Biz İnsanlar Neden Kendimizden Şikâyet Etmeyiz
“Suç kaftan olmuş giyen olmamış” derler. Doğru! Şimdiye kadar kendisinden şikâyetçi olan kimseye rastladınız mı?
Eğer rastladıysanız, bilin ki, bir başka menfaat temini için kılıf olarak kullandığı şikâyetler babındandır.
Hepimiz her gün şikâyet edecek bir şey bulmaktayız, velev ki bulamadık diyelim, bu sefer de başka şikâyetleri dile getirerek yine o eksikliğimizi tamamlarız.
Oysa kendimize ayna tuttuğumuzda esasında şikâyet ettiğimiz temel hususların pek çoğunda insanoğlunun kendisi vardır.
Meseleyi şöyle genel manada ele alalım da kimsenin şahsına mal edilmesin.

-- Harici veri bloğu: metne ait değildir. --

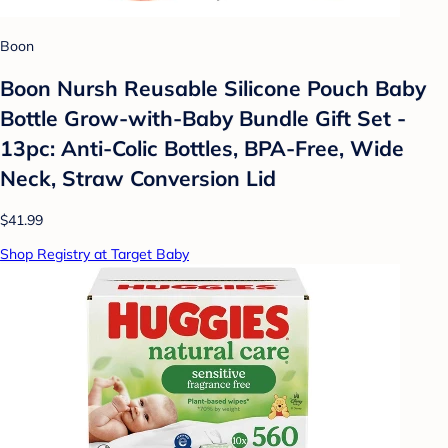
Boon
Boon Nursh Reusable Silicone Pouch Baby
Bottle Grow-with-Baby Bundle Gift Set -
13pc: Anti-Colic Bottles, BPA-Free, Wide
Neck, Straw Conversion Lid
$41.99
Shop Registry at Target Baby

Biliyor musunuz yapay zekâ, şikâyet üretmekte insan zekâsıyla boy ölçüşemiyormuş.
Bugünlerde en çok dertlenilen hususların başında küresel ısınma sebebiyle mevsimlerin karışması, sıcaklıkların artması, kuraklık ve benzeri hadiseler konuşulmakta.
•
Dünyanın iki derece ısındığı, bilim adamları tarafından söyleniyor ama şehirlere dikilen gökdelenler ardı ardına yükseliyor ve kimse bir şey demiyor.
Orman arazileri-meralar-ovalar-akarsular, insanoğlunun lüks ve konfor yaşamları uğruna heba ediliyor, sonra da istedikleri konfor lüks sağlanamayınca, akarsular kesilince, orman işlevini yitirince, dağlar delik deşik edilince sanki suçlusu insanoğlu değilmiş gibi şikâyet ediyor.
Ormanlık alanlarımız yanıyor, yangının verdiği zarar önlenebilir ve yeni orman ürünleriyle donatılabilir ama asırlık ağaçların olduğu yerlere yapılan konutlar, imha edilen ormanlık alanların yerine ne konulabilir?
İşin tuhafı şu ki, ormanlık alanları katledenler sanki hak ettikleri bir şey gibi bir de konutlarına su istiyorlar, elektrik istiyorlar, kanalizasyon istiyorlar, çevreyi katlediyorlar ve bunlar da bu tür hizmetleri alamadıkları için şikâyet ediyorlar.
•
İnsan olan insan şikâyetini dile getirmeden önce; “Acaba bu işte benim katkım ne kadardır” diye soramaz mı?
Sadece yukarıda ifade etmeye çalıştığım meseleler hakkında değil, hemen her konuda bu soruyu kendimize sorabilmeliyiz?
Şikâyetleri artırmak yerine: “Ne oluyor, niye böyle oluyor, biz insanoğlu kendi elimizle kendi sonumuzu hazırlıyoruz, buna bir dur demek gerekmiyor mu” dediğimiz gün, evimizin önünü süpürmeye başlamışız demektir.
Hayat eksikler tamamlanmadan biten bir ömürden ibarettir. Eksiklikleri tamamlamak için harcanan ömrün sonunda kocaman bir hiç kalır ve çözülmesi zor bir yığın meseleler bırakır.
Mesela en önemlisi, ailemizden veya yakınlarımızdan birilerini kaybettiğimizde; “Dünya kocaman bir hiçmiş” der ve üç gün sonra unutup, hiç ölmeyecekmişçesine dünyaya dalar, hırslarımızı başarı gücü olarak görüp saldırırız ya işte onun gibi.
“Arkamızda nasıl bir dünya ve insanlar bıraktık” sorusunu, hayatın bir sorumluluk içerisinde devam etmesi gerektiğine inanan herkes sormalıdır.
•
Ezcümle:
Arifler der ki:
Öyle bir hayat yaşa ki, arkada bırakacağın eserin sadece iyiliklerinle anılmak olsun.